→ Dataset extract
········
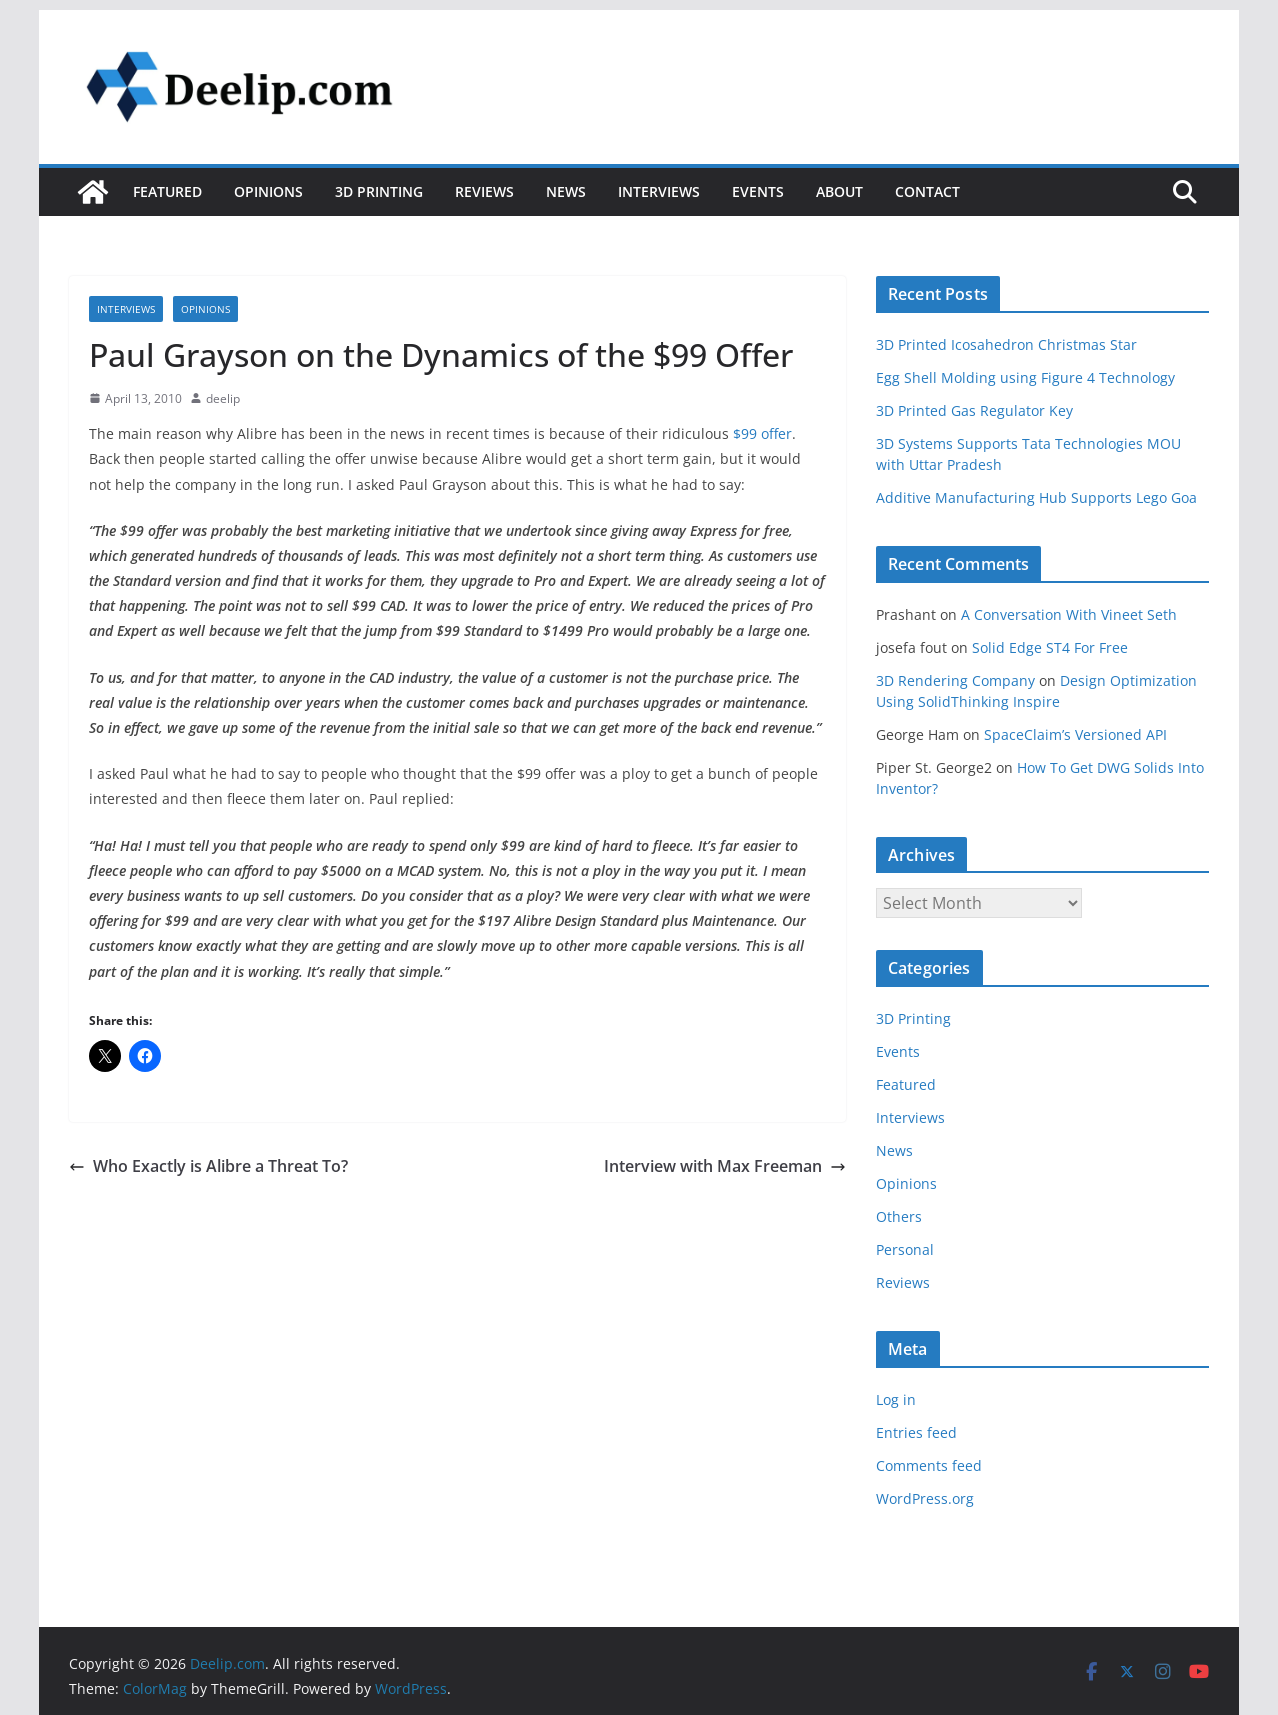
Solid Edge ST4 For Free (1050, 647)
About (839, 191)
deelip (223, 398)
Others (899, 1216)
········
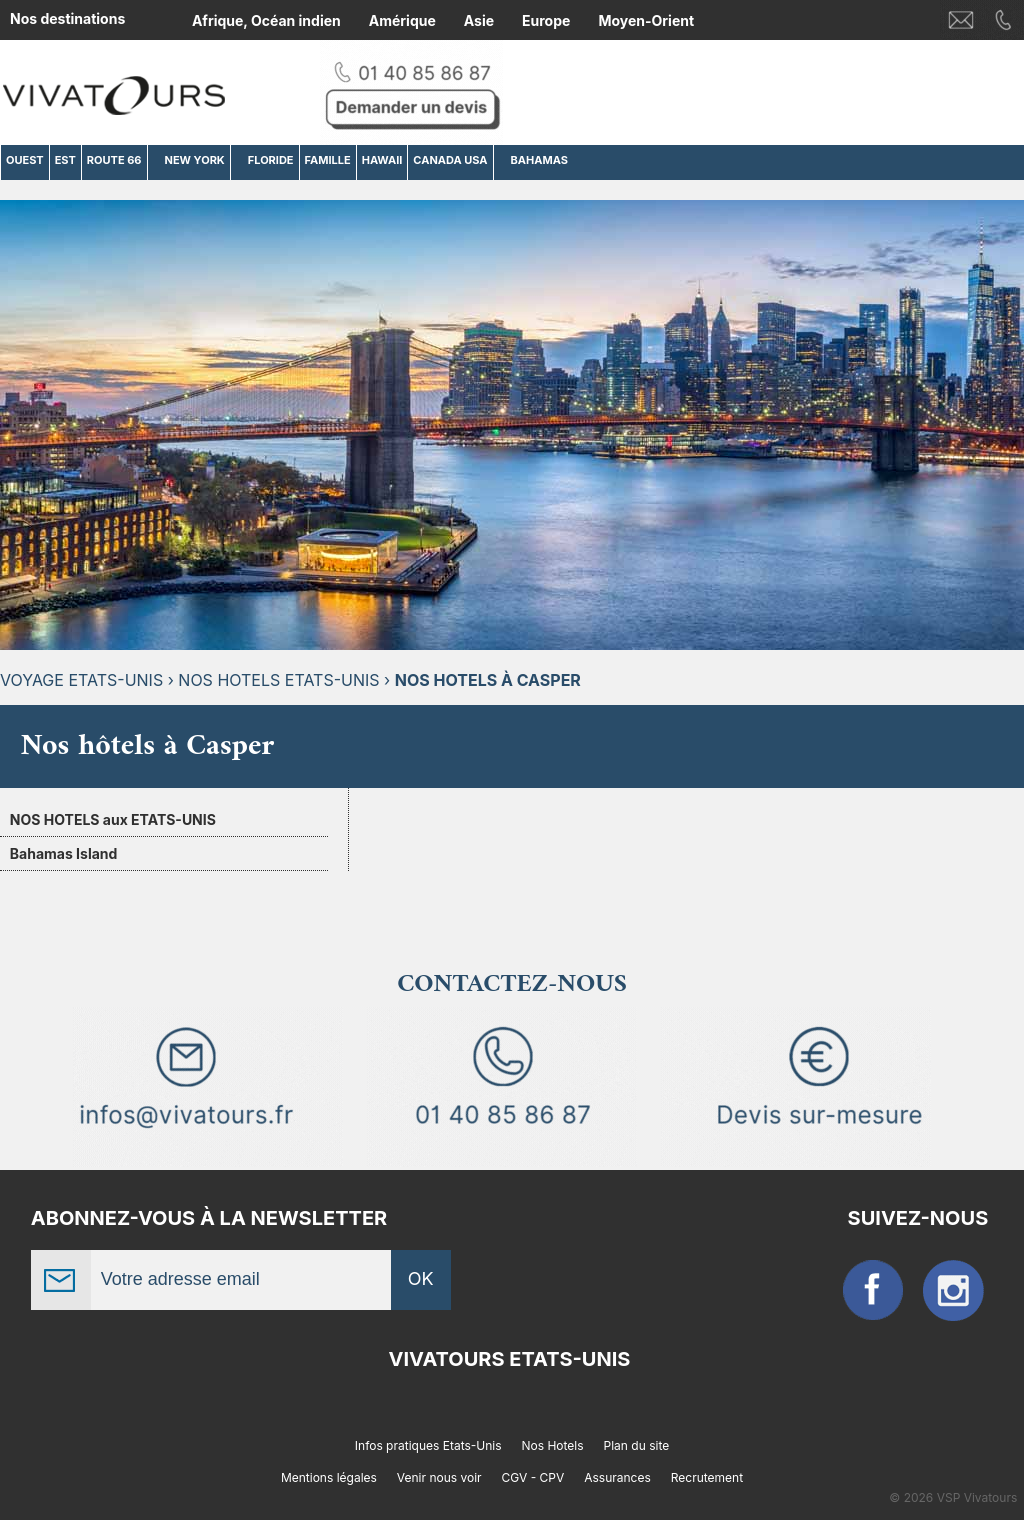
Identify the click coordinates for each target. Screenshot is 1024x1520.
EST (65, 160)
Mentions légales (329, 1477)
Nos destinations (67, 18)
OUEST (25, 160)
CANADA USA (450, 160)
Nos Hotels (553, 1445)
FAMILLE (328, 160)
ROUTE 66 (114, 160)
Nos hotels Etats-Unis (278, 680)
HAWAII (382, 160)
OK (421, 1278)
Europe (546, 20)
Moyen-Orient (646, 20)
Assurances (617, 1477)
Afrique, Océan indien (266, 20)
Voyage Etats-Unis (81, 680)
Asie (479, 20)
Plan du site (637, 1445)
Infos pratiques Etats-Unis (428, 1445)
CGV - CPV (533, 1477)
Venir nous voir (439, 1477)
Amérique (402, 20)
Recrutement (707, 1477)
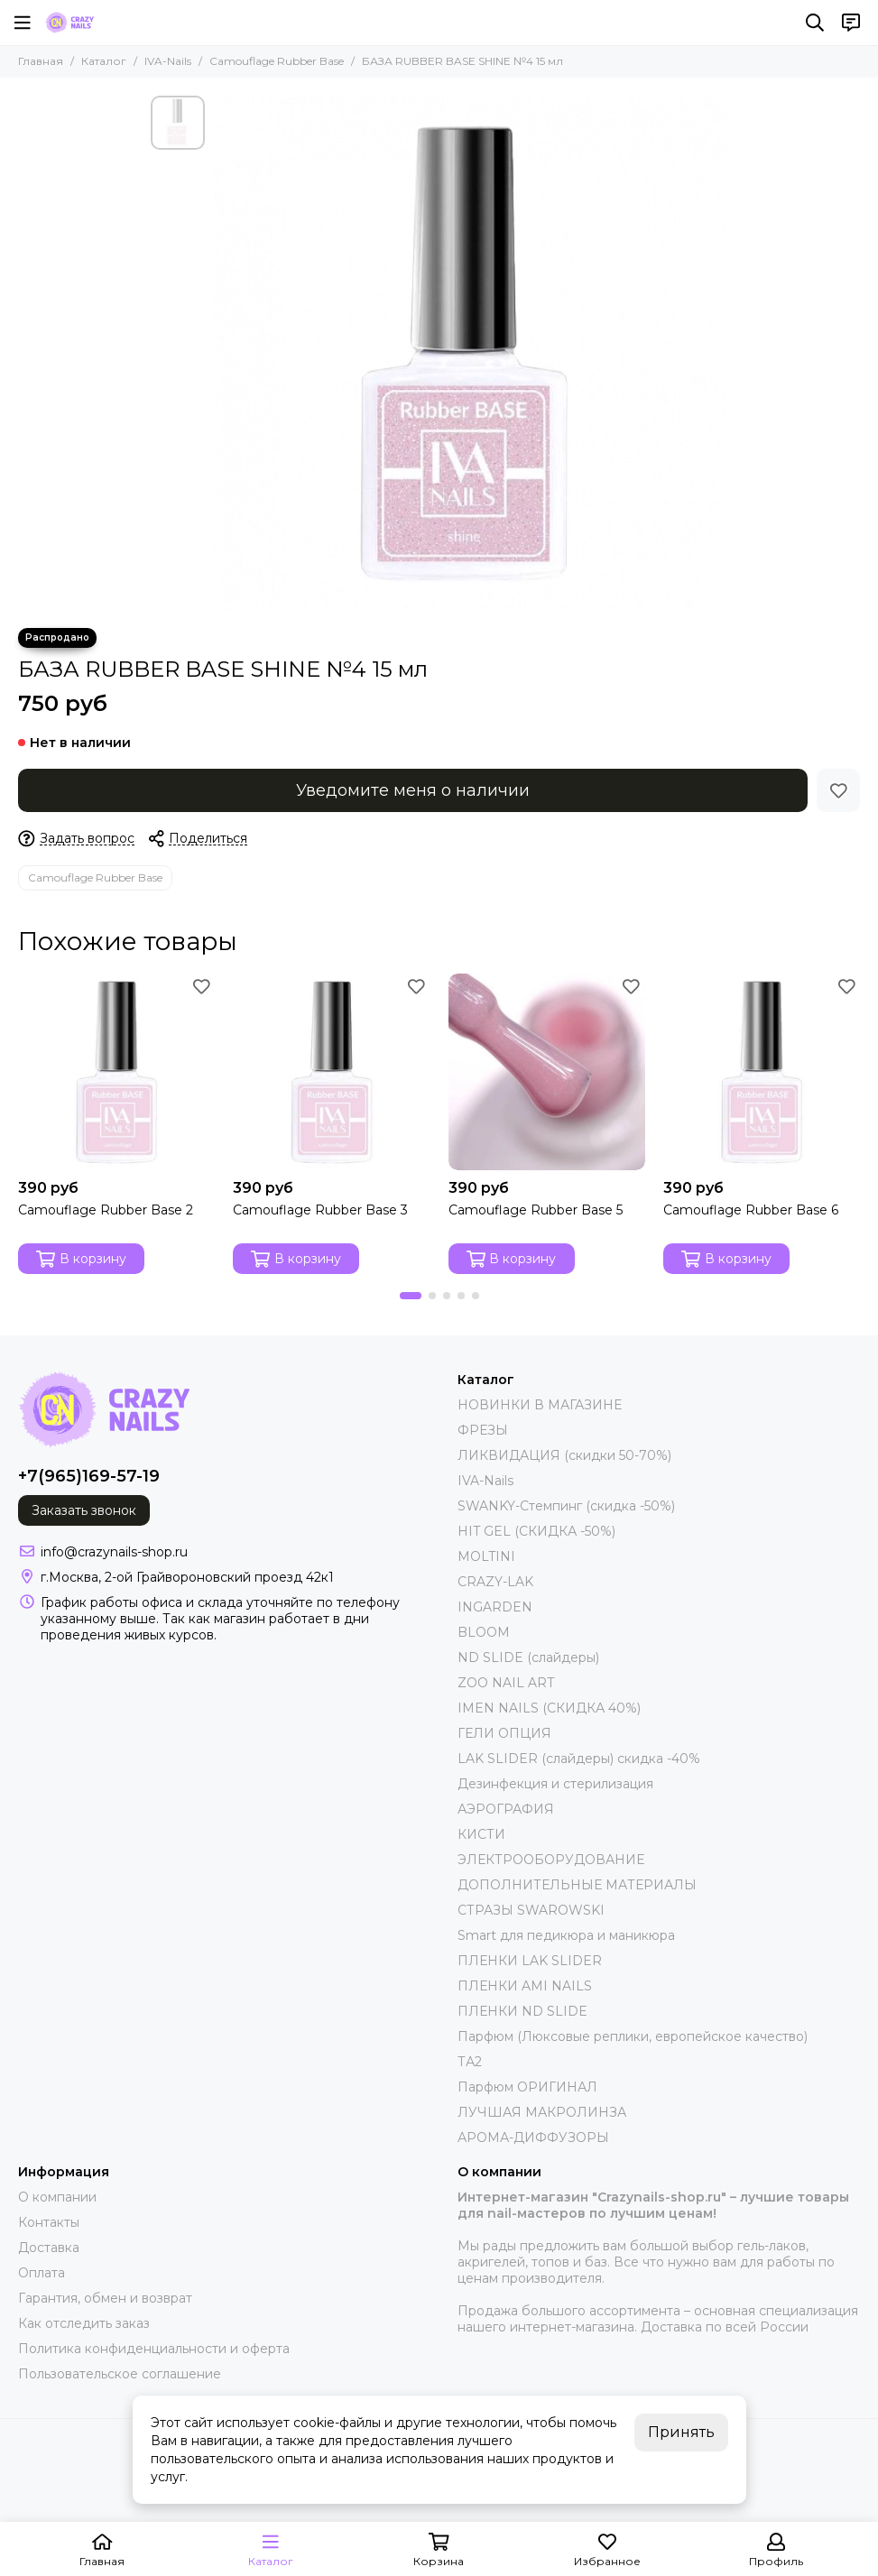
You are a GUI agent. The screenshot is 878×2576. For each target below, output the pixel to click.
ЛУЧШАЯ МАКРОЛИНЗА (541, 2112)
········
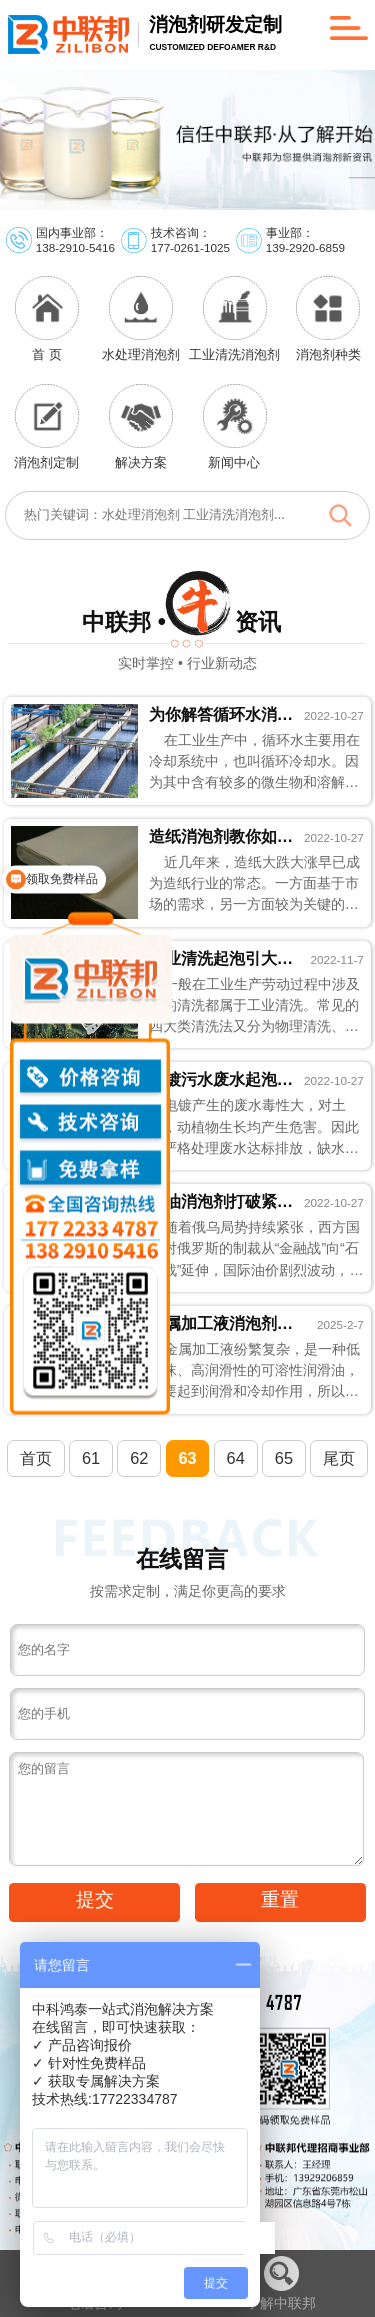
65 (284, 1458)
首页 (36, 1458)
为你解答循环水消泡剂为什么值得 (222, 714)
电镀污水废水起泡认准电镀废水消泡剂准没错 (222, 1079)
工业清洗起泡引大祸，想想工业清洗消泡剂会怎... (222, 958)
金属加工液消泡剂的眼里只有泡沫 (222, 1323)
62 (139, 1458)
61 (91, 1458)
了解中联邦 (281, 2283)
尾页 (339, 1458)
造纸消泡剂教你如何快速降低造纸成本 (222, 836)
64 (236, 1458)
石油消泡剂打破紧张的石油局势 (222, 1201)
········
→ What you have to do
Repeat only the stretch of data above that runs from the line with "Infos pratiques Etats-Unis (428, 1445)" to the line with "ЛУЧШАЯ МАКРОЛИНЗА (541, 2112)". Keep both end lines; exclude pictures.

→ Written solution
Infos pratiques Etats-Unis (428, 1445)
CGV - CPV (533, 1477)
Venir nous voir (439, 1477)
Amérique (402, 20)
Recrutement (707, 1477)
You are a GUI agent. The screenshot is 878×2576. For each target below, output the pixel to click.
ЛУЧШАЯ МАКРОЛИНЗА (541, 2112)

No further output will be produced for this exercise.